Concrete, computing machine described in this step is expression vector and refers to and can by computing machine, present the form of expression of comparing result, such as picture, document etc.Preferably, it is picture that described computing machine is expression vector, and picture format is unfixing,, can be the forms such as .png .bmp or .jpg, adopt picture can conveniently identify identical word, and, when to the user, showing comparing result, can improve loading velocity.When the computing machine of the page conversion at described target paragraph place is the expression vector acceptance of the bid and knows the described target paragraph word identical with the most similar described paragraph, can adopt highlighted mode to identify, also can adopt the modes such as frame, predetermined color to identify.

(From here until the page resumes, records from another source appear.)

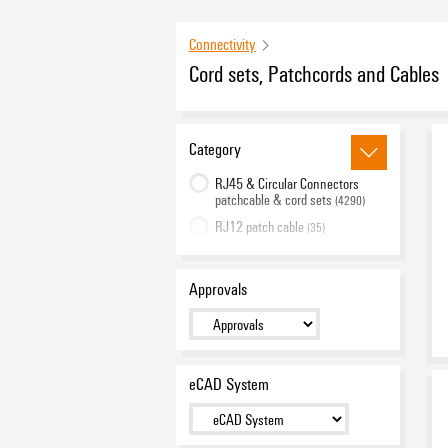
Connectivity
Cord sets, Patchcords and Cables
Category
RJ45 & Circular Connectors
patchcable & cord sets
(4290)
RJ12 patch cable
(35)
Single Pair Ethernet cord sets
(15)
Fibre-optic cabling solutions
(120)
Approvals
Cable Assemblies
(114)
Valve plug with integrated
seal
(164)
PushPull Power cord sets
eCAD System
(17)
USB cord sets
(14)
Raw cable
(79)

140: whether the page that judges the most similar described paragraph place has been converted to computing machine and has been expression vector, if, the computing machine of changing at the page at the most similar described paragraph place is expression vector acceptance of the bid knowledge described target paragraph and the identical word of the most similar described paragraph, otherwise, the page at the most similar described paragraph place is converted to computing machine and is expression vector, the computing machine of changing at the page at the most similar described paragraph place is expression vector acceptance of the bid knowledge described target paragraph and the identical word of the most similar described paragraph.
Concrete, it is consistent that the computing machine of the page conversion at the most similar described paragraph place presents the form that the general computing machine of changing with the page at described target paragraph place of carrier format is expression vector.When the computing machine of the page conversion at the most similar described paragraph place is the expression vector acceptance of the bid and knows the described target paragraph word identical with the most similar described paragraph, also can adopt the modes such as highlighted, frame, predetermined color to identify, it is consistent that the computing machine of general page conversion with at described target paragraph place is the mode of the word that the described target paragraph of expression vector acceptance of the bid knowledge is identical with the most similar described paragraph.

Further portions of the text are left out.